Built from the ground up

In the midst of the First World War, Paul Reusch (1868-1956), CEO of GHH since 1905, presents his plans for reviving the company’s shipbuilding operations. Mass production to measure is the order of the day. The ship components are to be prefabricated at GHH’s bridge workshop in Sterkrade, then assembled at a new shipyard. In the first three years following the end of the war, GHH constructs a shipyard initially focusing on river transportation on a site in Walsum covering around 75,000 square metres. Ships can be pulled diagonally onto land and repaired at one of the 15 building slipways, each of which measures a kilometre and a half in length, along its 300-metre waterfront. GHH even patents these transverse building slipways. However, the opening of the Walsum shipyard on 1 January 1921 comes at an unfortunate time. As new ships are still prohibited from being built in the first years of Allied occupation and Germany is failing to make agreed reparation payments under the Treaty of Versailles, the canal barges produced by the new shipyard are included in the reparation assets – 29 of them in the first year alone.

Diesel instead of steam

While the former shipyard in Ruhrort built its success on the emergence of steam energy in German inland shipping in the 19th century, Walsum develops into a pioneer for the construction of diesel-powered riverboats. In cooperation with MAN, GHH constructs the Franz Haniel XXVIII there in 1922 – a ground-breaking achievement. 54 metres long and 8.6 metres wide, the diesel tug has a draught of 2.25 metres and can generate an impressive 1,180 kW of power (1,600 hp). Its diesel engine removes the need for preheating and hence can be started from a standstill. The Walsum shipyard introduces another innovation in 1936 with the first motorised sea-river coaster. At this point in time, the hermetically sealed shipyard employs up to 700 people.

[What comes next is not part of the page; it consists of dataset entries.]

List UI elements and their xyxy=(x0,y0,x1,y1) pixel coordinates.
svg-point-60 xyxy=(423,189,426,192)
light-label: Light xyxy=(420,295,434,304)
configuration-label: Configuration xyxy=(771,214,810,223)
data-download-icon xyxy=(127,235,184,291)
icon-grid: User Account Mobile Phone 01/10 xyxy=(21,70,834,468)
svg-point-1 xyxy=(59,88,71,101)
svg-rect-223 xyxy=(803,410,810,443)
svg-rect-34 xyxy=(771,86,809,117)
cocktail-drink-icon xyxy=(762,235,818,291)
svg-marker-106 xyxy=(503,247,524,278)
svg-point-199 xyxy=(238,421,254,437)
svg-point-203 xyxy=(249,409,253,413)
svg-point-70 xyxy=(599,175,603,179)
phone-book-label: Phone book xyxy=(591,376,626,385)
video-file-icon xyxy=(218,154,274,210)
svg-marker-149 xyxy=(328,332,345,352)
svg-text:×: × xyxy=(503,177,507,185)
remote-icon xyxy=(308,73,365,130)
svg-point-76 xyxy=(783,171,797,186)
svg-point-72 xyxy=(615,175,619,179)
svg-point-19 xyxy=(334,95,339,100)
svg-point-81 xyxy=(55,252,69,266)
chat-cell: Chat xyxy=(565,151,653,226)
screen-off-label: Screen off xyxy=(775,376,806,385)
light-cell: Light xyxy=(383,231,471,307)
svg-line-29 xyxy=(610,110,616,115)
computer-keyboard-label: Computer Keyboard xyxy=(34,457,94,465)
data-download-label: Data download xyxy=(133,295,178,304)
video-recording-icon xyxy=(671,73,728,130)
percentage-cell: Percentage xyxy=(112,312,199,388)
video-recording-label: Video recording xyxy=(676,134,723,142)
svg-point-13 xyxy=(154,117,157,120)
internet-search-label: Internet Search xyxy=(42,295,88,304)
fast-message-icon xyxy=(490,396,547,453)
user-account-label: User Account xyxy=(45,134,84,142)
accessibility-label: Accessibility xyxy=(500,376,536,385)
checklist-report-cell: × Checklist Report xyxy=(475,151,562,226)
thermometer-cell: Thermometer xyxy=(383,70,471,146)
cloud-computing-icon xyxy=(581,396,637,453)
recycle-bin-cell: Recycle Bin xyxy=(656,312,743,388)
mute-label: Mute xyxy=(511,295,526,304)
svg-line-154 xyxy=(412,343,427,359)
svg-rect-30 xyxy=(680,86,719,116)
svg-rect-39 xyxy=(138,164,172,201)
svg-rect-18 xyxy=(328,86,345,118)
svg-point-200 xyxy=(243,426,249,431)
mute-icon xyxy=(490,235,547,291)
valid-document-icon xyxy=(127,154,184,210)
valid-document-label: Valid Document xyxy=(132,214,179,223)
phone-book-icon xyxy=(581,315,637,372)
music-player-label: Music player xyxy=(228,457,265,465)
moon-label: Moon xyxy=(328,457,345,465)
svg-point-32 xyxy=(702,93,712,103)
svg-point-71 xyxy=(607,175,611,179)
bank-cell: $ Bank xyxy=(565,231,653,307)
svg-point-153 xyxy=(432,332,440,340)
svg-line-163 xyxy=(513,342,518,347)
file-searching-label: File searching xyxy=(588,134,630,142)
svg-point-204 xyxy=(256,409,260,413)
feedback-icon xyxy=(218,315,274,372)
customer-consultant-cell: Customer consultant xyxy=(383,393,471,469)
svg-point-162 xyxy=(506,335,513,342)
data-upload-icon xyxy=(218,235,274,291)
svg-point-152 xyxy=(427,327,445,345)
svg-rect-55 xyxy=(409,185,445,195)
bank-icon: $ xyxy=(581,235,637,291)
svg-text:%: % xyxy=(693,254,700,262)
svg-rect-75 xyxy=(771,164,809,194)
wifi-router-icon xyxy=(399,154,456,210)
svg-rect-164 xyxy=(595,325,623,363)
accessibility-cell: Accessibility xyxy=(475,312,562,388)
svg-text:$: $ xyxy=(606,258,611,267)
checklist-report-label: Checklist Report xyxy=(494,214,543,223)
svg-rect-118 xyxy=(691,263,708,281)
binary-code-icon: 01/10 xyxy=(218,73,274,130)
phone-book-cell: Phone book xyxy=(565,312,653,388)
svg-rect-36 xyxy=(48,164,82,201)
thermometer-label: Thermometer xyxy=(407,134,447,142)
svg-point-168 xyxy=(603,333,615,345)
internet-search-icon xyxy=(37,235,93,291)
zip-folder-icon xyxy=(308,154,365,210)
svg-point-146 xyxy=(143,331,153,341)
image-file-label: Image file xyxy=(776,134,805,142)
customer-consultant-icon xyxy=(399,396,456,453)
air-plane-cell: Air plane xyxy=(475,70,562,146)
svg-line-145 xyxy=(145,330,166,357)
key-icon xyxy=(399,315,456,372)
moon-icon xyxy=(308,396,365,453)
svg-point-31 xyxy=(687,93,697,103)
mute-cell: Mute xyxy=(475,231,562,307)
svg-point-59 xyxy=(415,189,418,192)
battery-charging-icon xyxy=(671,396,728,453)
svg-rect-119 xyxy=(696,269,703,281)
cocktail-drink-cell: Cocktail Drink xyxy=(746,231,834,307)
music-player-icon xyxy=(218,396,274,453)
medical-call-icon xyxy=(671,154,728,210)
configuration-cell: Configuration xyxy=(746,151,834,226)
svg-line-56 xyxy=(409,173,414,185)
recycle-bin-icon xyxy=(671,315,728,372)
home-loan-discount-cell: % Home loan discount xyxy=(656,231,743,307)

Working its way to the top

Sophisticated welding technology – replacing conventional riveting – is one of the pioneering technical improvements that not only makes Walsum the biggest and most powerful inland shipyard in Europe, but also allows it to make special-purpose vessels to measure. Walsum’s repertoire includes passenger ships, motorised cargo ships, crane pontoon barges, customs crafts, bucket chain excavators with a displacement of 900 tonnes, tugs, ferries and tankers. This versatility attracts international interest: Right into the 1980s, GHH in Walsum continues to build ships such as ferries for Greece, ore transport ships for Goa (India), and the Vencemos I, a motor cargo ship with a 3,300-tonne load capacity for carrying loose cement to Venezuela.
The destruction of the Second World War brings the upturn of the last 20 years to an abrupt end, the production site having been misappropriated shortly beforehand for the construction of supply vessels and aircraft salvage barges for the war. But regular shipbuilding recommences as early as 1948. The post-war period of the shipyard is characterised by the construction of tropical fruit transport ships and tankers, with the production focus shifting from inland to deep sea shipping. Special-purpose vessels for transporting acid, ore, cement and gas enjoy particularly strong demand. The thousandth ship is launched in May 1963. As late as 1978, Walsum lands a 35 million Deutschmark order for a floating dock to be shipped to Peru.

The curtain falls

Demand for German ocean-going vessels declines as a result of the oil crisis and recession in the late 1970s. The situation is exacerbated by increased competition from domestic shipyards and countries that used to import but now build ships themselves. The Walsum shipyard delivers its last two ships to Nigeria in April 1983. After 62 years, the second act of GHH’s shipbuilding history comes to a close on 30 April 1983. The curtain falls.

Incidentally, other than the harbour basin, there is now almost no evidence of the long history of the Walsum shipyard. The buildings have been demolished and the area is a brownfield site. In the mid-1980s, the decaying halls served as the backdrop for the German television series Tatort featuring Götz George as detective Horst Schimanski.